In the special case of exploring vector auto-regressive processes, such as the ones we showed in equations (1) and (2) above, the transfer entropy reduces to Granger causality, see this reference. Using the classical \(g=||.||_{2}\) norm as the loss function and based on the linear vector-autoregressive model function \(f\), see equations (1) and (2), Granger-causality of a bivariate process can be expressed as:

\[GrangerCausality_{\{X\rightarrow Y\}}=\log \left ( \frac{Var(\epsilon_t)}{Var(\hat{\epsilon}_t)}\right ).\]

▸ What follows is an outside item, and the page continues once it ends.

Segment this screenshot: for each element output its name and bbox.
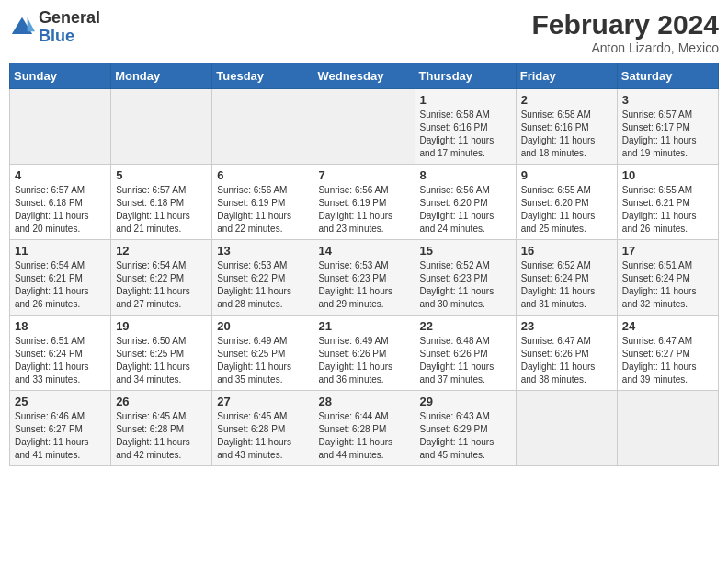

This explicit connection between the transfer entropy and the linear Granger-causality facilitates the estimation of the transfer entropy, \(T_{X\rightarrow Y\ |\ Z}\), and the net information flow metric, \(F_{X\rightarrow Y\ |\ Z}\).

3 Simulation Examples

Let’s look at a pair of linear and non-linear synthetic data examples.

3.1 Synthetic linear relationships

# initialization (Gaussian noise)
n <- 10000
x1 <- x2 <- x3 <- x4 <- x5 <- x6 <- rep(0, n + 1)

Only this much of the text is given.